El BCE se desarma
El repliegue del Banco Central Europeo pone a prueba los Estados en su lucha contra la estanflación
La decisión del BCE de acelerar la retirada de los estímulos monetarios complica la gestión de la crisis energética agudizada por la invasión de Ucrania. El anuncio de un incremento de los tipos de interés es comprensible, incluso necesario, en un contexto de inflación galopante. Sin embargo, con la supresión de las compras de deuda pública y privada por parte del banco central (la otra gran herramienta de la política monetaria, junto con los tipos de interés) la economía perderá uno de los principales apoyos en un momento particularmente complicado.
Los expertos del BCE reconocen que la crisis energética pasará factura, y recortan la previsión de crecimiento para la eurozona. Cualquier previsión es arriesgada, por las incertidumbres extraordinarias acerca de la senda de precios energéticos, la evolución geopolítica y la propia duración de la contienda en Ucrania.
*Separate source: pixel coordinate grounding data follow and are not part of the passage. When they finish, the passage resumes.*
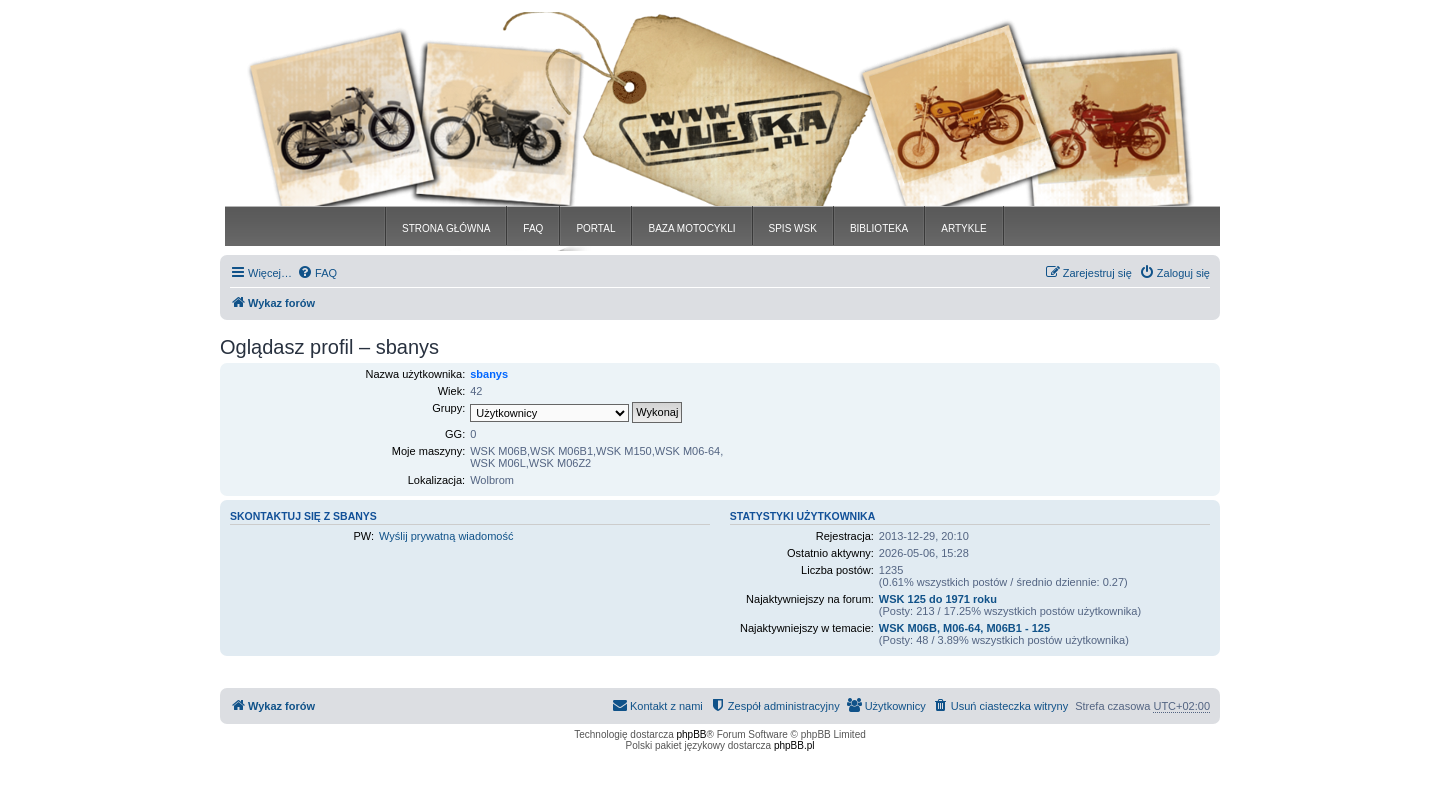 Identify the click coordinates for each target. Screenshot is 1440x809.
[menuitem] (317, 273)
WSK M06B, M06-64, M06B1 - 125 (964, 628)
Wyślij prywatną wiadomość (446, 536)
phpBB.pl (794, 745)
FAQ (533, 228)
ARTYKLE (963, 228)
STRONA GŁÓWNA (446, 228)
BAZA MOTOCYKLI (691, 228)
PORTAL (595, 228)
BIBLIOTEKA (879, 228)
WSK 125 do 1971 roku (938, 599)
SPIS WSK (793, 228)
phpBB (692, 734)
Pero la magnitud del ajuste parece escasa: la economía avanzaría todavía un 3,7%, solo medio punto menos de lo anticipado antes del estallido de la guerra. Sin duda, la levedad de la revisión se explica por las hipótesis que sustentan la previsión: el BCE prevé un barril de Brent en menos de 93 dólares, cuando en la actualidad cotiza ya en el entorno de 110. Por tanto, el escenario alternativo, caracterizado como adverso por el BCE, con un crecimiento del 2,7%, parece más verosímil. Esto significa que el crecimiento de la economía se pararía en los próximos meses (habida cuenta del elevado nivel de actividad alcanzado hasta el inicio de las hostilidades, un estancamiento del PIB a partir del segundo trimestre todavía conllevaría un crecimiento del 2,2%).
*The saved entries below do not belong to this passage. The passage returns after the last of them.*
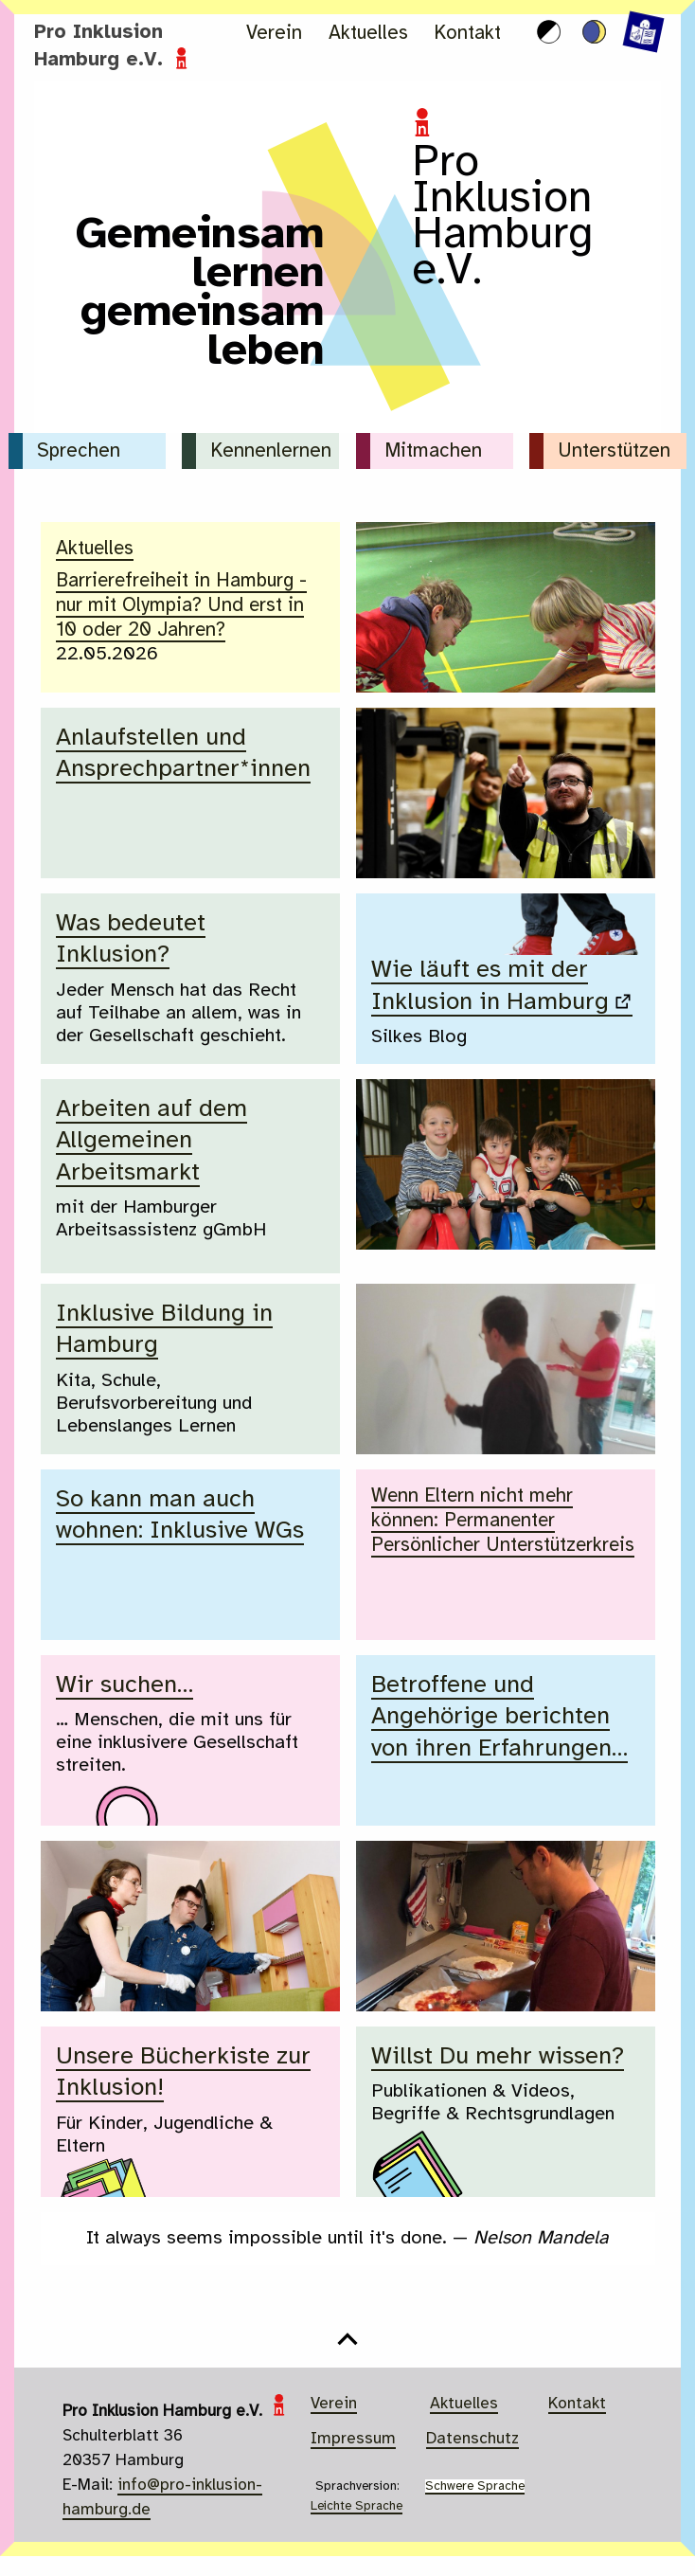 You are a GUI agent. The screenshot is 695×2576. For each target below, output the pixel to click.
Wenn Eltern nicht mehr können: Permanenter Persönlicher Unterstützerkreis (503, 1518)
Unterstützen (614, 451)
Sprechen (78, 451)
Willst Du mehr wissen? (500, 2057)
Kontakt (467, 34)
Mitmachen (433, 451)
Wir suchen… (125, 1685)
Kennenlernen (270, 451)
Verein (274, 34)
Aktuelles (368, 34)
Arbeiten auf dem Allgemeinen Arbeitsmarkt (151, 1141)
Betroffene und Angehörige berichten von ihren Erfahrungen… (503, 1717)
Nos asomaríamos a la tan temida estanflación, y ya se pueden discernir algunos síntomas de ese riesgo. La decisión por parte de la UE (justificada desde el punto de vista geopolítico) de reducir su dependencia de los hidrocarburos rusos, seguirá tensando los precios energéticos. En España, si el petróleo detuviera su escalada (gracias a la vuelta al mercado de Irán y Venezuela) y el gas volviera a su cotización de inicios de año, el IPC todavía alcanzaría una media superior al 6% en 2022 —un valor próximo a la previsión para el conjunto de la eurozona en el escenario adverso del BCE—. Los salarios están abocados a perder poder adquisitivo, y los márgenes de las empresas no energéticas a reducirse. Las industrias electrointensivas, como la siderurgia, están particularmente expuestas, y podrían multiplicar los parones de producción.
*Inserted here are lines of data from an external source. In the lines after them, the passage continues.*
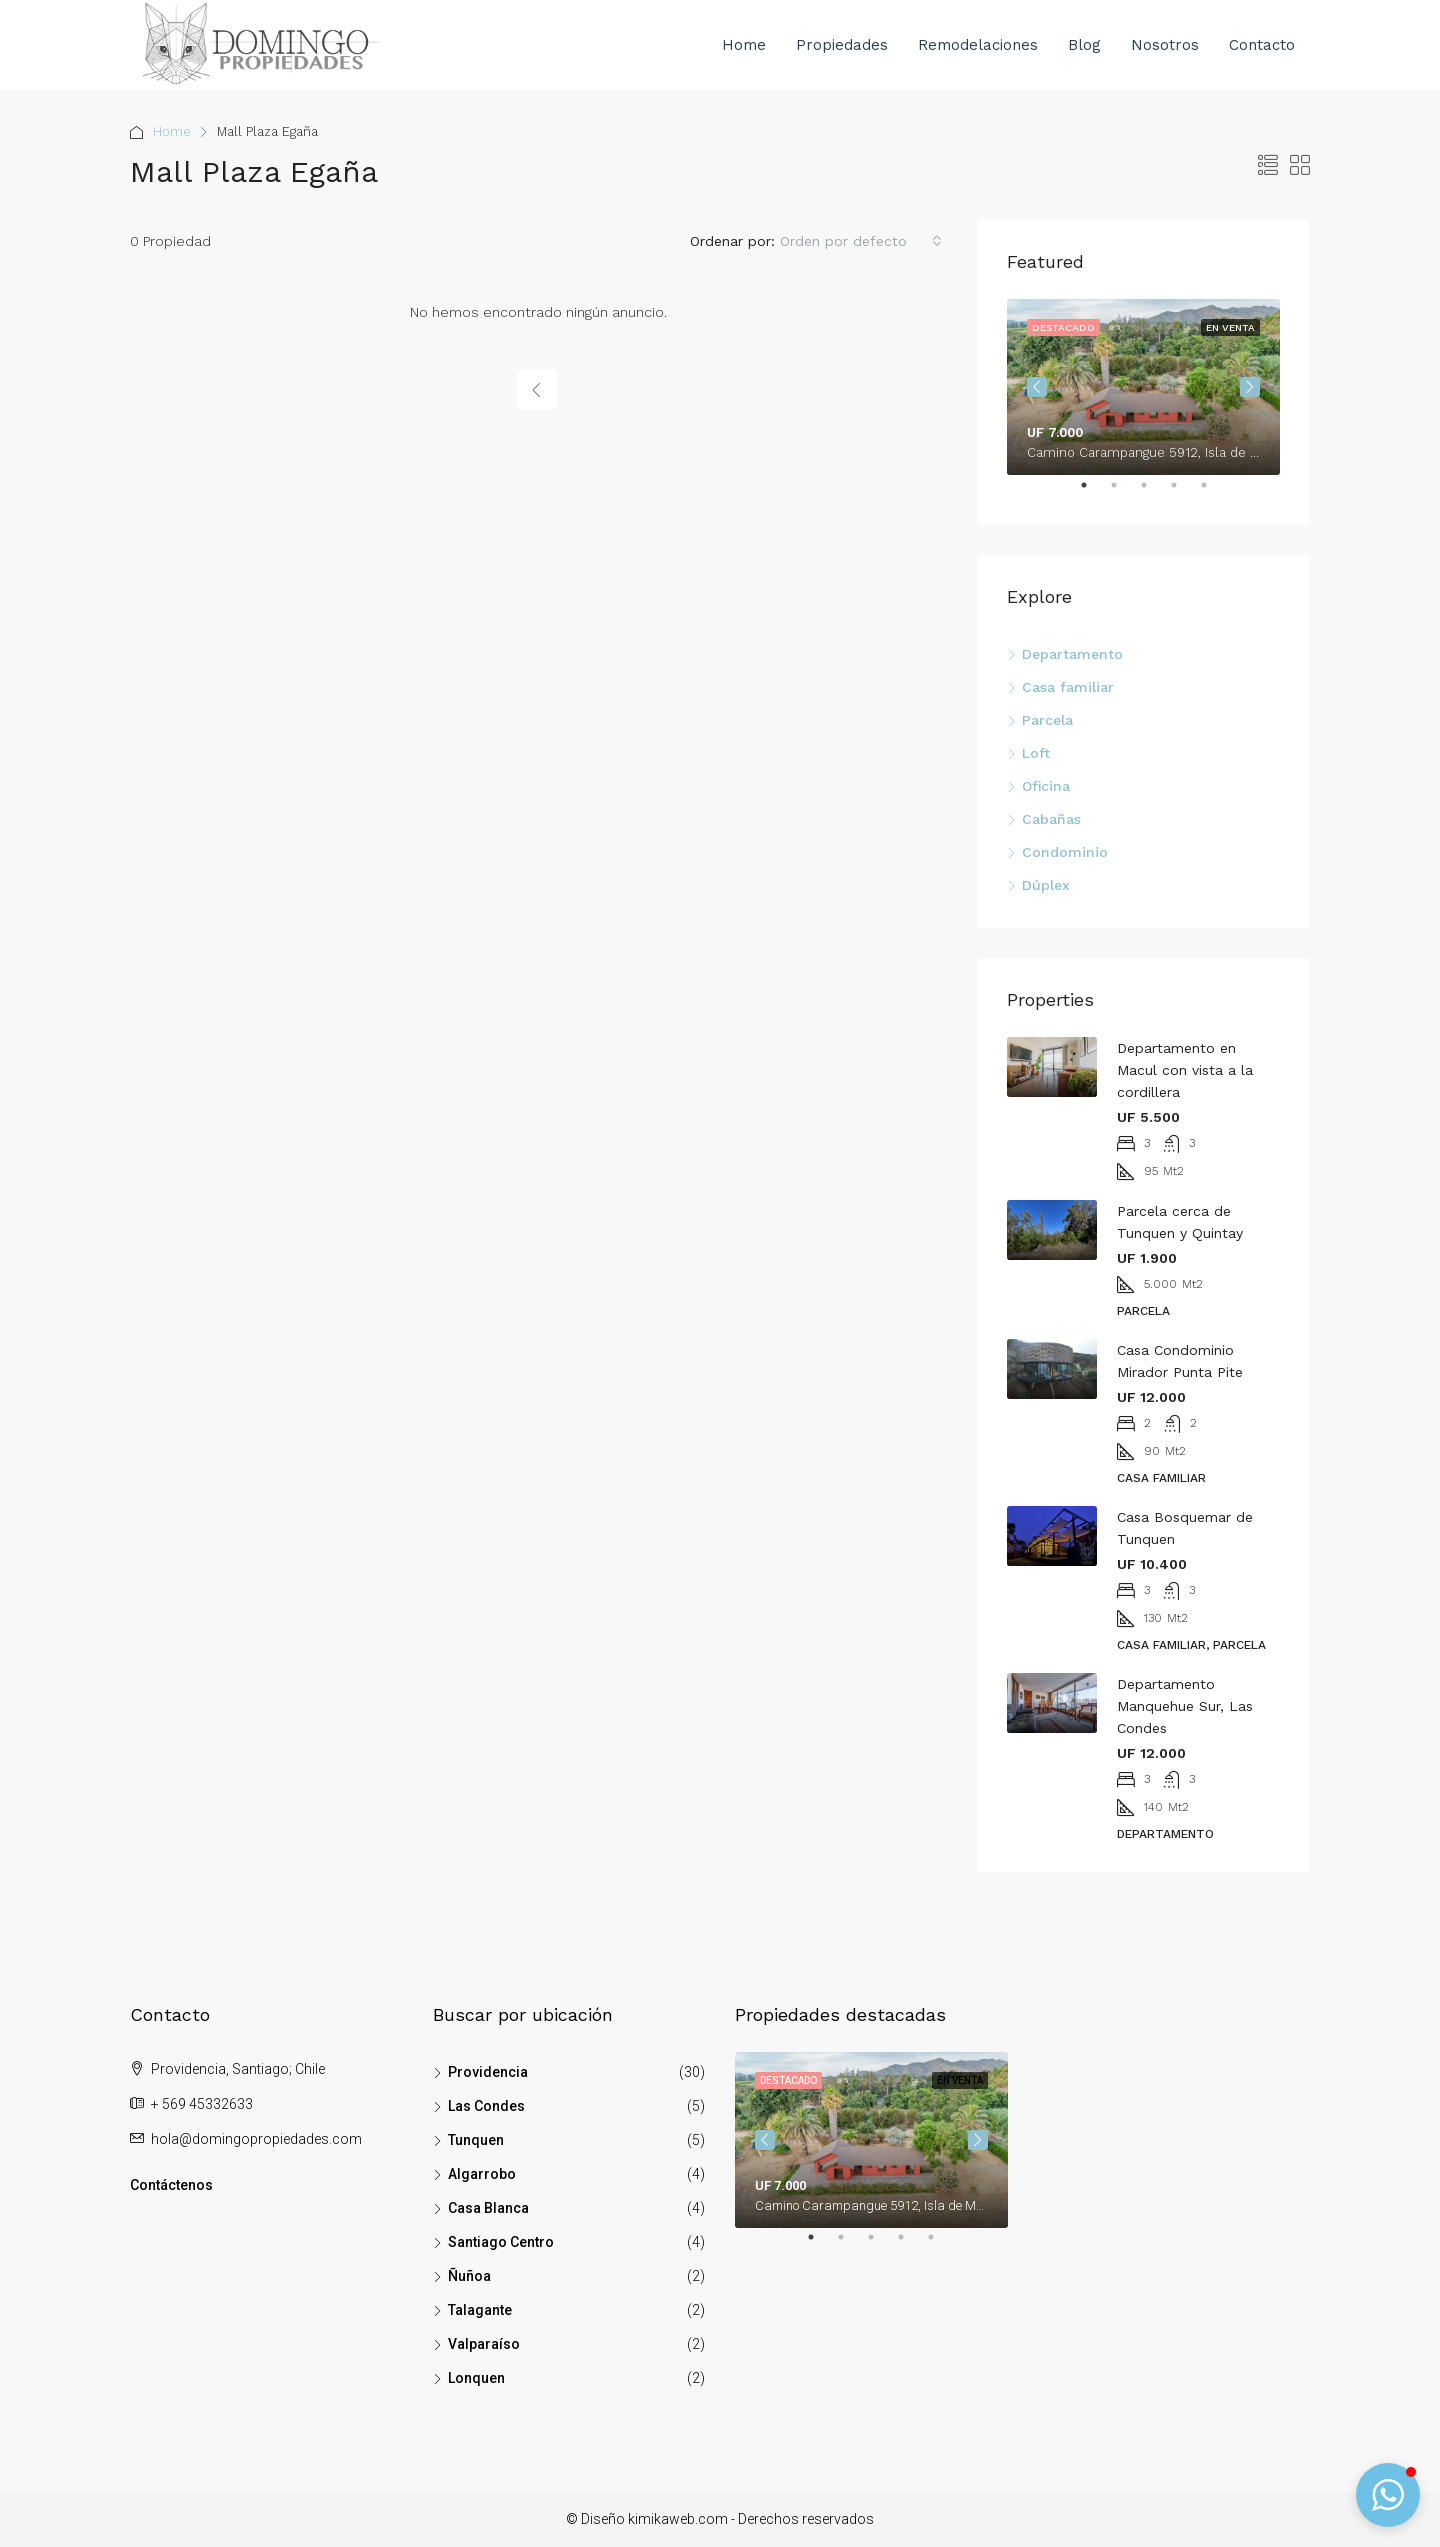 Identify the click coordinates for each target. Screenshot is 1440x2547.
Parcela (1047, 720)
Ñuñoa (469, 2276)
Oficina (1046, 786)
El shock también entraña un deterioro de las cuentas públicas. Este es un mal necesario, como lo fue durante la pandemia, porque el Estado no va a tener más remedio que compensar el encarecimiento de la luz para empresas y hogares vulnerables. También podría tener que recurrir a una nueva ronda de ERTE y afrontar una caída de ingresos generada por la desaceleración de la economía. Pero entre tanto, el BCE repliega su arsenal, y así tendremos que colocar toda la deuda emitida en unos mercados volátiles, que exigirán una remuneración más elevada.
Antes del conflicto bélico, el retorno de las reglas fiscales a partir de 2023 era ya un objetivo ambicioso. Ahora sería contraproducente. Renunciar a activar ya las reglas fiscales no justifica una expansión indiscriminada del gasto, sino su focalización en torno a las consecuencias más inmediatas de la crisis energética. Los fondos europeos podrían ser el principal propulsor de actividad, a condición de priorizar los proyectos de transición energética y la transformación del modelo productivo.
Es en este contexto que Bruselas se abre a dos iniciativas oportunas: un plan para afrontar el impacto de la crisis energética financiado por deuda mancomunada, y medidas de excepción para limitar el traslado del precio del gas en la factura eléctrica. Esperemos que las propuestas se traduzcan pronto en medidas efectivas para reducir el riesgo de estanflación. Y que el BCE, pese a reducir su arsenal monetario, demuestre su respaldo a la estabilidad del euro.
IPC
El incremento del IPC (7,6% en febrero en tasa interanual) muestra que la escalada de los precios energéticos, además de no dar tregua, se está trasladando a la mayoría de bienes y servicios que componen la cesta de la compra. El IPC subyacente, que excluye la energía y los alimentos frescos, aumentó seis décimas en un solo mes, hasta el 3%. Destaca el encarecimiento de los alimentos elaborados y de bienes industriales como los automóviles y los muebles, particularmente expuestos al alza de las materias primas y de los suministros importados.